Efficient Uncertainty Estimation for Semantic Segmentation in Videos

Abstract

Uncertainty estimation in deep learning becomes more important recently. A deep learning model can't be applied in real applications if we don't know whether the model is certain about the decision or not. Some literature proposes the Bayesian neural network which can estimate the uncertainty by Monte Carlo Dropout (MC dropout). However, MC dropout needs to forward the model N times which results in N times slower. For real-time applications such as a self-driving car system, which needs to obtain the prediction and the uncertainty as fast as possible, so that MC dropout becomes impractical. In this work, we propose the region-based temporal aggregation (RTA) method which leverages the temporal information in videos to simulate the sampling procedure. Our RTA method with Tiramisu backbone is 10x faster than the MC dropout with Tiramisu backbone (N = 5). Furthermore, the uncertainty estimation obtained by our RTA method is comparable to MC dropout's uncertainty estimation on pixel-level and frame-level metrics.

Resources

@InProceedings{huang2018efficient,
  title={Efficient Uncertainty Estimation for Semantic Segmentation in Videos},
  author={Huang, Po-Yu and Hsu, Wan-Ting and Chiu, Chun-Yueh and Wu, Ting-Fan and Sun, Min},
  booktitle={European Conference on Computer Vision (ECCV)},
  year={2018}
}

Code Paper

Example

Results comparison on CamVid dataset(MC dropout vs. RTA-MC dropout).

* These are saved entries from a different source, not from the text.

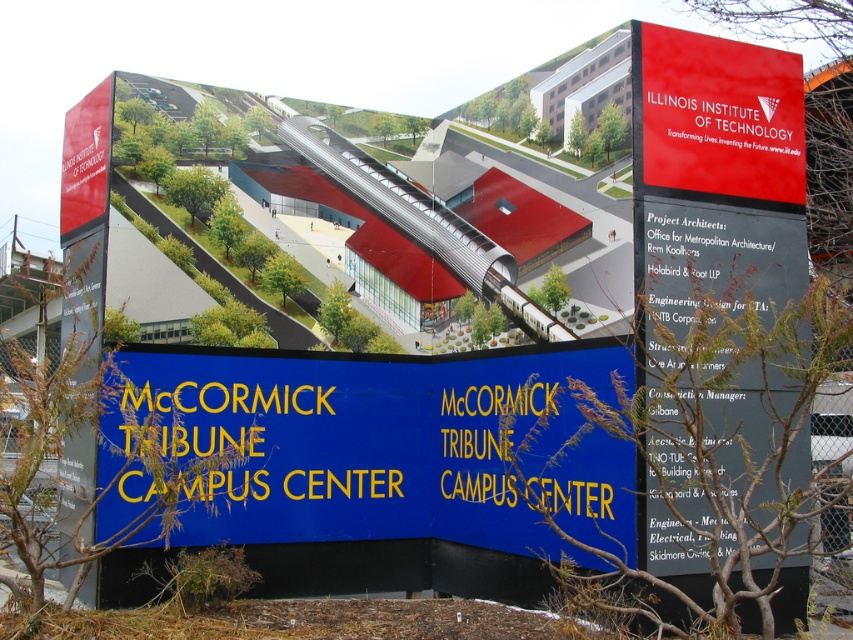 Is blue metallic sign at center below black matte sign at upper right?

Indeed, blue metallic sign at center is positioned under black matte sign at upper right.

Does blue metallic sign at center appear on the right side of black matte sign at upper right?

No, blue metallic sign at center is not to the right of black matte sign at upper right.

Which is in front, point (306, 362) or point (693, 518)?

Point (693, 518) is in front.

You are a GUI agent. You are given a task and a screenshot of the screen. Output one action in this format:
    pyautogui.click(x=<x>, y=<y>)
    Task: Click on the blue metallic sign at center
    
    Given the screenshot: What is the action you would take?
    pyautogui.click(x=387, y=445)

Which is above, blue metallic sign at center or red matte sign at upper right?

red matte sign at upper right is higher up.

Who is more distant from viewer, (526, 532) or (726, 136)?

The point (526, 532) is more distant.

The width and height of the screenshot is (853, 640). I want to click on blue metallic sign at center, so click(x=387, y=445).

Does black matte sign at upper right have a smaller size compared to red matte sign at upper right?

Incorrect, black matte sign at upper right is not smaller in size than red matte sign at upper right.

Is point (677, 481) behind point (728, 160)?

No, (677, 481) is in front of (728, 160).

Does point (712, 472) come farther from viewer compared to point (723, 44)?

No, (712, 472) is closer to viewer.

The image size is (853, 640). Identify the location of black matte sign at upper right. (708, 358).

The top row is the input image, with the ground truth shown in the second row. The third row and fourth row show the segmentation prediction of MC dropout and RTA-MC respectively. Its corresponding uncertainty map is also shown in the fifth and sixth row where the more brighter space represents higher uncertainty. We even show the error in the last two rows where the red space represents the wrong prediction, and the tiffany-blue space represents correct prediction.